Something that I don’t think most people think about are comics that don’t seem like comics. That is, comics that are, at least by most definitions, indeed comics but almost no one thinks of them in those terms. In fact, I think most everybody seems to encounter comics like these in both the youth and as an adult: illustrated instruction manuals for putting things together. And the two most classic examples of those are the ones for Legos and Ikea furniture.
Think about it for a moment. You have a series of sequential illustrations, each one displaying either an action or the results of an action. Read in order, they convey instructions for how to build a spaceship or a bookcase. “Juxtaposed pictorial images in a deliberate sequence, intended to convey information” to slightly bastardize Scott McCloud’s definition. While they’re not ground-breaking in their designs, nor are their messages deep and meaningful, I think most academics would agree that they are indeed comics.
“OK, fine,” you might think. “They’re comics. But what does that have to do with webcomics? Those are printed instructions you get with those Lego kits and assemble-it-yourself furniture.”
True, but those kits aren’t generally shipped out to stores until their website has information about them online.

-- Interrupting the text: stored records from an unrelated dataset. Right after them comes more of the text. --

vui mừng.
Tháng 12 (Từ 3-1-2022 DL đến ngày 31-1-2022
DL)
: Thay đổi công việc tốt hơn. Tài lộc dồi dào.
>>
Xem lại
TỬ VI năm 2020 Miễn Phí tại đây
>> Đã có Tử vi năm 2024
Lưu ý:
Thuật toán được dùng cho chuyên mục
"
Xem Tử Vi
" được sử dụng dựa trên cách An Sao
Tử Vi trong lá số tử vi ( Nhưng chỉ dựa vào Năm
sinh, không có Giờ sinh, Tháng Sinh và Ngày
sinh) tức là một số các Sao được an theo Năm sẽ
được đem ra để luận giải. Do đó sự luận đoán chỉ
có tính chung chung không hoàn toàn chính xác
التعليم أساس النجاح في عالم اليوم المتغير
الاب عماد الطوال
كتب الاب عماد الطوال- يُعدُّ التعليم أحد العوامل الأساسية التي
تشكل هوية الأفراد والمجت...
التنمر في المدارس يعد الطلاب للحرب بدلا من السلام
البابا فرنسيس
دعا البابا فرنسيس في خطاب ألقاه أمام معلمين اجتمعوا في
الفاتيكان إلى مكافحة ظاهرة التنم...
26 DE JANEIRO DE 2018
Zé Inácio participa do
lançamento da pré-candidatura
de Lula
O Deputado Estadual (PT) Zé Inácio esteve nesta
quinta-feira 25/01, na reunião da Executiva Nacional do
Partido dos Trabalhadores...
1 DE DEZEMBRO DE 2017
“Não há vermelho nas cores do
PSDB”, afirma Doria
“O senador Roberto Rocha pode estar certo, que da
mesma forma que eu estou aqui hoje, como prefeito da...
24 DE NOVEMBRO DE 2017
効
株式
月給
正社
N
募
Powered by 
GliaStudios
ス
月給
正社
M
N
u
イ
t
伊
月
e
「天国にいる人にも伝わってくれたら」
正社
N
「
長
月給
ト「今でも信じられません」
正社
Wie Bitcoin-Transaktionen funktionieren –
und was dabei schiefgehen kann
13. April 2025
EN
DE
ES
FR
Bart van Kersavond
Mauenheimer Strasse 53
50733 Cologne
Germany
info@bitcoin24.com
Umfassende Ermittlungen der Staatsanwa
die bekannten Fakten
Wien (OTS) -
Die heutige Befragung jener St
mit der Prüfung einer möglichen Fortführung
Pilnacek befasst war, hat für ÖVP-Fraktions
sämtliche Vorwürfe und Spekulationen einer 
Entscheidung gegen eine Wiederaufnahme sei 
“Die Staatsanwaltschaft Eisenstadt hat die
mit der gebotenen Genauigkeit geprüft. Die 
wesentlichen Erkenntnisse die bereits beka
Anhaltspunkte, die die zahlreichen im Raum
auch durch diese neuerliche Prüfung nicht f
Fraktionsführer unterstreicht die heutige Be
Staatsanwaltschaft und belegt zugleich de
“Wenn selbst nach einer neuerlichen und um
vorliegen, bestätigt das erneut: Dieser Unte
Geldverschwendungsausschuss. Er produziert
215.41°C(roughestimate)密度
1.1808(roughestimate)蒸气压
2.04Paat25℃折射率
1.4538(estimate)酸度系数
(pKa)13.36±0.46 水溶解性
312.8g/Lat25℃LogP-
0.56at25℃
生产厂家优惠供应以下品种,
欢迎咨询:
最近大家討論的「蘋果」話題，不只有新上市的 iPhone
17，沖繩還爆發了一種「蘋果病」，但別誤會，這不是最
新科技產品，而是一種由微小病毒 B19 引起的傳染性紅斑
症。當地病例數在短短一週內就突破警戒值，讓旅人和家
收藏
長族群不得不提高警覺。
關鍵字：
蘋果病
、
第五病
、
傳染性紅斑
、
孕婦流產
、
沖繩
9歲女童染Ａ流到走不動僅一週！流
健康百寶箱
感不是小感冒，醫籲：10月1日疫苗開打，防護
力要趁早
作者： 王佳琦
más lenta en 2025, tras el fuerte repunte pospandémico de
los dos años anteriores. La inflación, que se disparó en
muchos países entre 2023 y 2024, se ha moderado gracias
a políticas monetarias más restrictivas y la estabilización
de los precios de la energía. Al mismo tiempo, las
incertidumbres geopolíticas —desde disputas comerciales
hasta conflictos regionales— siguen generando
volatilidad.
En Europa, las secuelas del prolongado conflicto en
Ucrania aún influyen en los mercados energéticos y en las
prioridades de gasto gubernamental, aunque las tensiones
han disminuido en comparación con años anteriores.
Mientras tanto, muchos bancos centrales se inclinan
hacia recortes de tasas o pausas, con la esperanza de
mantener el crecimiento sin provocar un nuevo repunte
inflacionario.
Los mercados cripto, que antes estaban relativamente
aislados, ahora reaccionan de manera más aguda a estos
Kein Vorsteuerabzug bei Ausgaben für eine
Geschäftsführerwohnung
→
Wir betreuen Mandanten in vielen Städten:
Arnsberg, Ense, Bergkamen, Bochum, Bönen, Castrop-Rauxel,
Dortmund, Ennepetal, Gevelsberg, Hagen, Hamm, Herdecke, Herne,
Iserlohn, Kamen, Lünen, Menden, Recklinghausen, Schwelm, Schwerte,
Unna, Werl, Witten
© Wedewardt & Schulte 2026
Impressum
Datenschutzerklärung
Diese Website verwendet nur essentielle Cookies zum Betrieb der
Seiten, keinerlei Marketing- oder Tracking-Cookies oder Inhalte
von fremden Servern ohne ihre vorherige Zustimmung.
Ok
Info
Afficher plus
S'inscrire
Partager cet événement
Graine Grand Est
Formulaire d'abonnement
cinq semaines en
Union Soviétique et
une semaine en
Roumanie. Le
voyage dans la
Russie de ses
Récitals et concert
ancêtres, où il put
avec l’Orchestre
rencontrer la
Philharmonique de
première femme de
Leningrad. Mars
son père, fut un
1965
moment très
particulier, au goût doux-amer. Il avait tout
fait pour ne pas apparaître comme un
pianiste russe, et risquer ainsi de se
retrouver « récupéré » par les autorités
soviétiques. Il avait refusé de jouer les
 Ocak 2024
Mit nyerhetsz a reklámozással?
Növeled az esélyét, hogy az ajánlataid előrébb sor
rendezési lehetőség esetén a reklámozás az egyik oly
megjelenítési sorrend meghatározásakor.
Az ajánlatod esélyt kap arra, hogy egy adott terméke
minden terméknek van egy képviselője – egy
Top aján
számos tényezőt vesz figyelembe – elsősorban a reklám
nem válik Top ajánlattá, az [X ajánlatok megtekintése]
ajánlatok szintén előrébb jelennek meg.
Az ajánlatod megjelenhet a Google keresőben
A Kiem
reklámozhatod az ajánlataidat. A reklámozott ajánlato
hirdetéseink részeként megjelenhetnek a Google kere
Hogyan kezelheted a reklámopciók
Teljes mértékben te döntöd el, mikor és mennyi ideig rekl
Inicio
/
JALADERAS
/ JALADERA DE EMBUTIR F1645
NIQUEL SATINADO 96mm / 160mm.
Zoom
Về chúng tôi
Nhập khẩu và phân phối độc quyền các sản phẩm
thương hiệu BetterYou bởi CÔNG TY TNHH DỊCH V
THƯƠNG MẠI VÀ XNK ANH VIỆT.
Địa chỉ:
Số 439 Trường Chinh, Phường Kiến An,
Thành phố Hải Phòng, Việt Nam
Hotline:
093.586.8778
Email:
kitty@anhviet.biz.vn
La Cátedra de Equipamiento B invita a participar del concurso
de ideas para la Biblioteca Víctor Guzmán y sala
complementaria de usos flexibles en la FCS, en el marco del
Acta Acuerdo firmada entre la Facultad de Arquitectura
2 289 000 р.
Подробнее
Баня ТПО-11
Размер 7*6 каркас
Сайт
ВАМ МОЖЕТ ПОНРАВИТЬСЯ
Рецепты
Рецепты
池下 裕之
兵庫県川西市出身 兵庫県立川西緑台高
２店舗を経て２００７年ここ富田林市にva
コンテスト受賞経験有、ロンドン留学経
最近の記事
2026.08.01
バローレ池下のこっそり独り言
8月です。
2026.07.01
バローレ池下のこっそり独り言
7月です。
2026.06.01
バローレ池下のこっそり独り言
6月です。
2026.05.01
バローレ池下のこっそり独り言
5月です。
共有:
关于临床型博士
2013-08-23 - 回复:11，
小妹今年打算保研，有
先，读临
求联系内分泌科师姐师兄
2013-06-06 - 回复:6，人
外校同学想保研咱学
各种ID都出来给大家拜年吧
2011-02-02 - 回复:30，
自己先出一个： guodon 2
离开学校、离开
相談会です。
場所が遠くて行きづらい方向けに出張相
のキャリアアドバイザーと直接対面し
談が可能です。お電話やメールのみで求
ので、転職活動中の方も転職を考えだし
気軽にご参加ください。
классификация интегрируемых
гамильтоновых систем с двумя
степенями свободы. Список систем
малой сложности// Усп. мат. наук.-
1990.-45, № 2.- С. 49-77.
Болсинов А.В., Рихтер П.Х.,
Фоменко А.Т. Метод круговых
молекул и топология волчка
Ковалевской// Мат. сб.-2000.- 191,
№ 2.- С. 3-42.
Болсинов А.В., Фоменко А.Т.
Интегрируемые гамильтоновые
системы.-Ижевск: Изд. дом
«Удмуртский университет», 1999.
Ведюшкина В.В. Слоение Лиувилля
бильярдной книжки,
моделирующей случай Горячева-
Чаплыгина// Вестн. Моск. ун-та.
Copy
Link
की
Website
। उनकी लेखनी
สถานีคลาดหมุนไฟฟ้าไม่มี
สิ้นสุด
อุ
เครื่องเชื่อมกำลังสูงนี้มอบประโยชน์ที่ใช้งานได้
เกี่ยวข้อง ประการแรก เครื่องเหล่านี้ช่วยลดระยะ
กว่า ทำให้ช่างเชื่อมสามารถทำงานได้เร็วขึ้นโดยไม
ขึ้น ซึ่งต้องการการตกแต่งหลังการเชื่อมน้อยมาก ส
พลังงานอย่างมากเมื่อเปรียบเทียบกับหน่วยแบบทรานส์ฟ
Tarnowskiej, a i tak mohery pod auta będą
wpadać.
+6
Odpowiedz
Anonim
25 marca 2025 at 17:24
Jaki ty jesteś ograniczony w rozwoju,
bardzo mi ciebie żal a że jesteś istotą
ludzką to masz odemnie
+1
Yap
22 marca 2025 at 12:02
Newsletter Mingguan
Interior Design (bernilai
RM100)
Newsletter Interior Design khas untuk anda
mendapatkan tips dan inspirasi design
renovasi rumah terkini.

Frequently including those instructions. They appear on the websites before anyone has a printed copy in their hands. If they debut, then, online, doesn’t that make them webcomics?
“Not so fast, smart guy! They’re not webcomics because they’re posted as PDFs. You can’t view them through a browser; you have to use proprietary software from Adobe. So at most, they’re digital comics, not webcomics! (Ha! I’ll throw your own rules back in your face, you think you’re so smart!)”
For the official Ikea and Lego instruction manuals, I’ll grant you that those aren’t webcomics since those do indeed get posted as PDFs. And I’ll even note that most corporate manuals along these lines are also PDFs—they all have to be printed up anyway, so they’re designed to be printed and making that version a PDF is the quickest/easiest way to get them online as well.
However, certainly with both Lego and Ikea, there are a great many people who use the parts that come in the kits to build something other than what the instructions suggest. And many of those people write up their instructions to share with others. “Here’s how I built my cool thing, so you can build one too!” And those are frequently put up as a series of simple image files (often photos instead of illustrations) embedded on a web page.
Which makes those webcomics. And the makers that built that cool-looking stuff from a seemingly random pile of parts from multiple kits are, without knowing it, webcomikers.